Mb: So, you’re a free thinker! Thinking the big picture, rather than the microcosm of the family?
Danny: Ya I guess! I never really thought of that, you know? I don’t have the day to day lunches and stuff so maybe… (laughs)
Mb: Ok, so you leave the 40 degree heat of Belize and then go as far north as you can to make your next record inside a Russian icebreaker…
Danny: (laughs) As far as human beings can possibly go. It was crazy. I was in this old cabin, that was basically the size of a motor-home bathroom, and hanging towels and bed sheets around me to make sound baffling.. it was a super cool adventure.
Mb: And that record “Khlebnikov” is basically a symphony piece.
Danny: I wrote the songs and recorded on the ship with just a guitar and then brought them back and added all the strings and brass.
Mb: So very different than the Clave you were hearing in Belize.
Danny: Oh ya, it’s funny because the guys I made the record with in Belize, I often think, if they heard my next record they’d be like “What the hell? Is this the same guy?” The sounds of Belize to Russian classical music. (laughs)
Mb: Well the question begs, what do your fans think when you make a leap like that? What happens to fans that discover you as a folk artist and then buy a Russian symphony CD?
Danny: Ya, I think the Russian symphony scared a lot of people, but whatever. I’ll be back with a normal record to remind them.
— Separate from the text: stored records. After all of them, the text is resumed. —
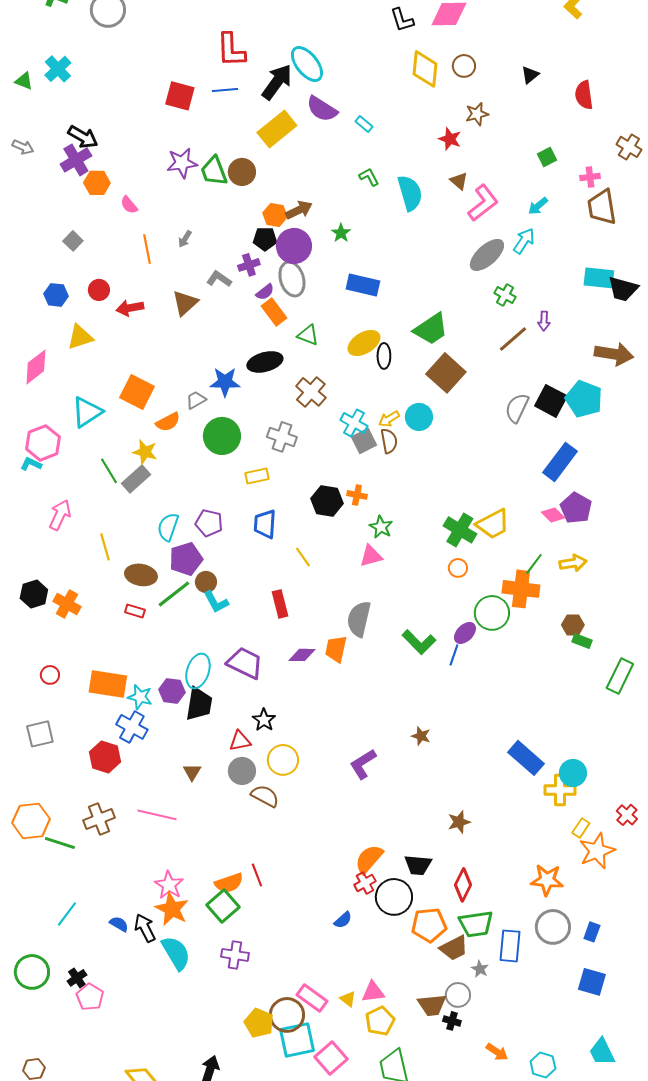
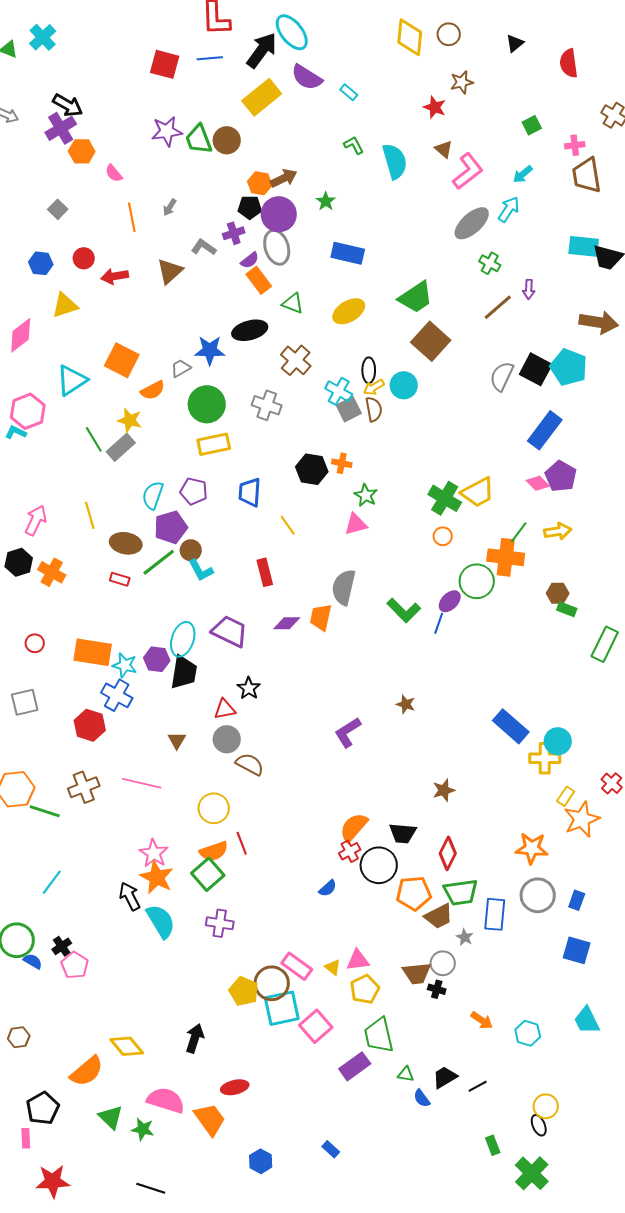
black ellipse: (384, 356) -> (369, 370), moved
yellow rectangle: (257, 476) -> (214, 444), moved, size x1.4
pink arrow: (60, 515) -> (36, 520), moved
yellow circle: (283, 760) -> (214, 808), moved
blue semicircle: (119, 924) -> (33, 961), moved

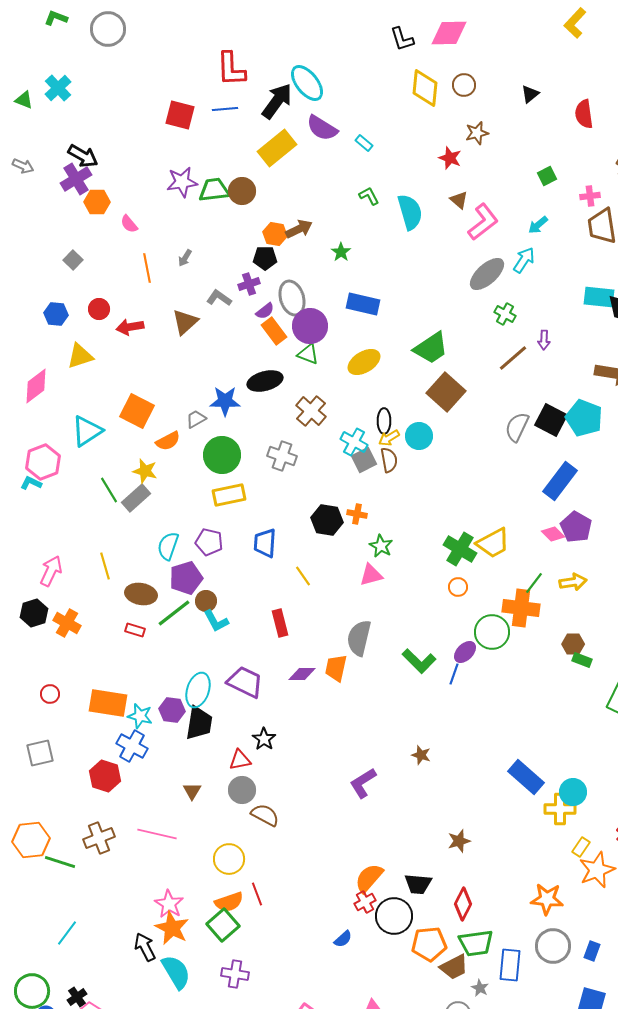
green trapezoid: (199, 139) -> (214, 190), turned 104
purple circle: (279, 214) -> (310, 326), moved

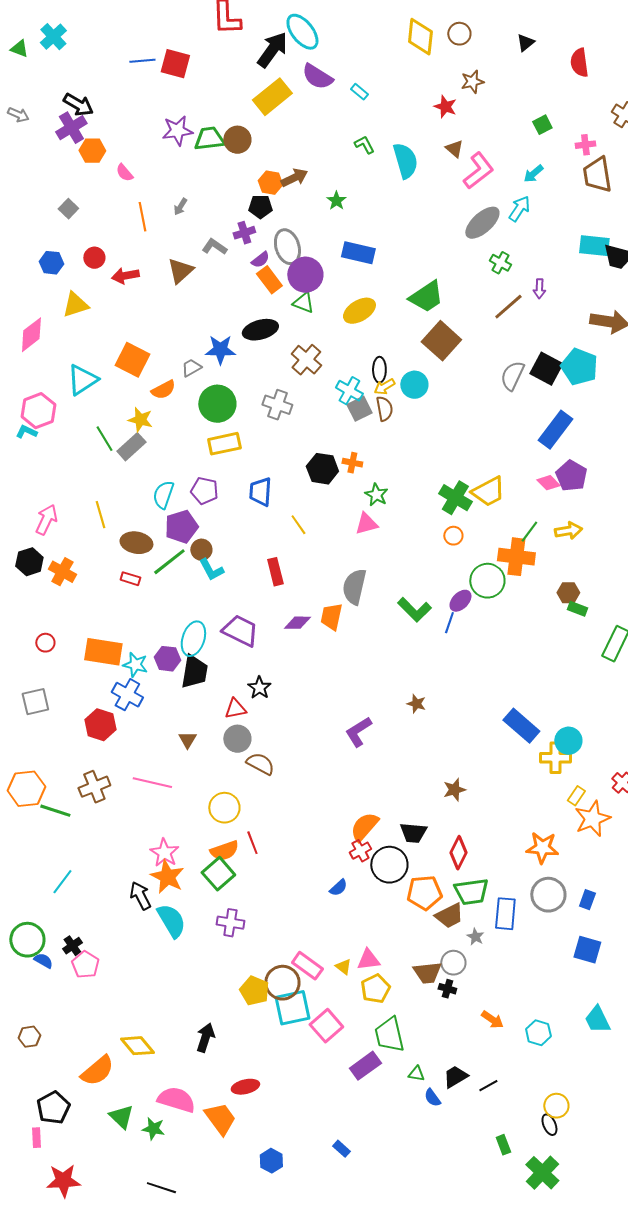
blue line: (225, 109) -> (142, 61), moved

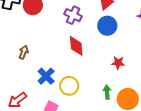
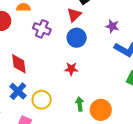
red diamond: (76, 46) -> (19, 64), moved
red star: (118, 63) -> (71, 69), moved

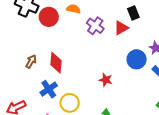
purple cross: (42, 29) -> (95, 26), moved
blue circle: (77, 38) -> (137, 59), moved

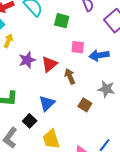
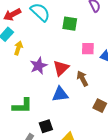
blue triangle: (47, 103) -> (60, 94), moved, turned 42
black square: (30, 121) -> (46, 126), turned 32

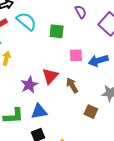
purple star: (39, 66) -> (29, 85), moved
blue triangle: (60, 94) -> (39, 111), moved

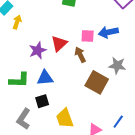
pink square: (76, 55) -> (88, 36), moved
brown square: (91, 112) -> (97, 82), size x1.6

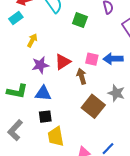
yellow arrow: (17, 22) -> (32, 40), moved
black square: (42, 101) -> (45, 117), moved

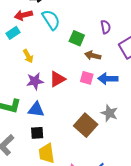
yellow arrow: (32, 40) -> (28, 56), turned 120
brown arrow: (82, 76) -> (93, 55), moved, turned -63

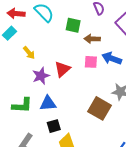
red arrow: (23, 15) -> (16, 14), turned 30
blue arrow: (108, 79) -> (112, 58), turned 30

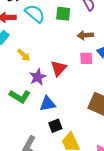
green square: (73, 25) -> (63, 14), moved
green L-shape: (22, 105) -> (20, 96), moved, turned 35

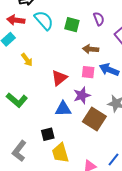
purple star: (38, 77) -> (82, 95), moved
blue triangle: (47, 104) -> (63, 109), moved

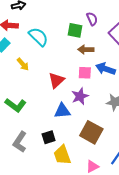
cyan semicircle: (44, 20) -> (38, 37), moved
green square: (72, 25) -> (75, 30), moved
brown square: (94, 119) -> (91, 132), moved
gray L-shape: (19, 151) -> (20, 142), moved

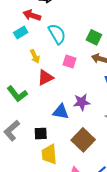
pink square: (85, 73) -> (69, 61), moved
red triangle: (56, 80) -> (45, 78), moved

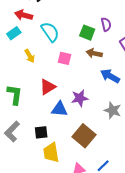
red triangle: (45, 78) -> (48, 87), moved
green L-shape: (17, 94) -> (15, 95), turned -130

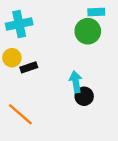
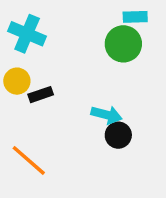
cyan cross: (19, 24) -> (27, 34), turned 35
cyan arrow: (76, 82) -> (106, 115), turned 115

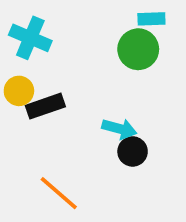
black rectangle: (41, 95) -> (45, 106), size x1.4
orange line: (29, 160) -> (59, 193), moved

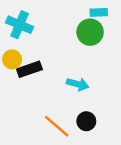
black circle: (133, 151) -> (86, 121), moved
orange line: (59, 193) -> (57, 126), moved

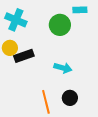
green circle: (90, 32) -> (60, 25), moved
orange line: (57, 126) -> (46, 102), turned 35

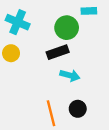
black rectangle: (24, 56) -> (58, 52), moved

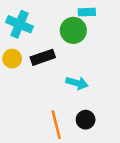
cyan rectangle: (89, 11) -> (87, 12), moved
black rectangle: (58, 52) -> (43, 57), moved

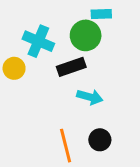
cyan cross: (19, 24) -> (38, 41), moved
black rectangle: (43, 57) -> (71, 67), moved

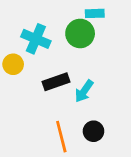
black rectangle: (71, 67) -> (56, 82), moved
cyan arrow: (90, 97) -> (84, 91), turned 110

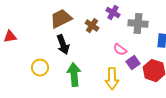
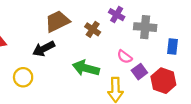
black arrow: (63, 45) -> (44, 49), moved, turned 84
yellow circle: (40, 68) -> (23, 77), moved
green arrow: (74, 75) -> (86, 68), moved, turned -70

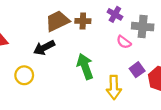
brown cross: (93, 29) -> (83, 21), moved, turned -32
pink semicircle: (125, 57) -> (124, 42), moved
green arrow: (86, 68) -> (85, 66), turned 55

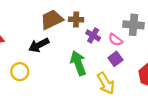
purple cross: (115, 14) -> (93, 35), moved
purple square: (137, 70) -> (115, 59), moved
yellow arrow: (114, 87) -> (106, 83), turned -30

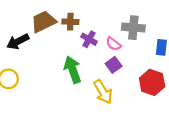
black arrow: (39, 45) -> (18, 42), moved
But I would like to think that my fans… I have fans that have been with me for years and years and many records, so I think that they are the kind of people that have the adventurous spirit and an open mind to music to follow me on my crazy adventures. If they don’t like one record as much as another one that’s fine. My favourite artists put out records that I love, and a few records I don’t like. I still follow them and still like them. It’s part of being a fan.
Mb: It’s like Bowie releasing Low and it being panned and in the end becomes one of the most iconic recordings.
Danny: When I think back, when he put out Low and Heroes, I couldn’t believe a record label let him do that! I can’t believe someone paid for that! (laughs) Half of side two doesn’t even have any singing on it. I wonder how many records that sold? I bet by standards it wasn’t a successful record. So he puts out Low and 5 years later releases Let’s Dance and he’s selling more records than anyone in the world. I grew up being a huge Bowie fan and what he taught me was to just go for it. Take chances, make weird records… I love that he made records that were just insanely weird and different. I didn’t like Young Americans that much, but I thought “Whatever, there will be something cool again.” I remember when Let’s Dance came out, I was furious. I cashed in my membership card and I was done. Bowie was dead to me. To me it was a massive sellout. Now I listen to that record and think “That’s a great record!” (laughs)
Mb: Speaking of fan base, you’ve obviously built one up here in Peterborough, over the years.
Danny: I love playing Peterborough. I’ve never had any gigantic shows there, but they’ve always been charming. They’ve always been great. I love Peterborough, I wish I could be there more. I’m looking forward to returning.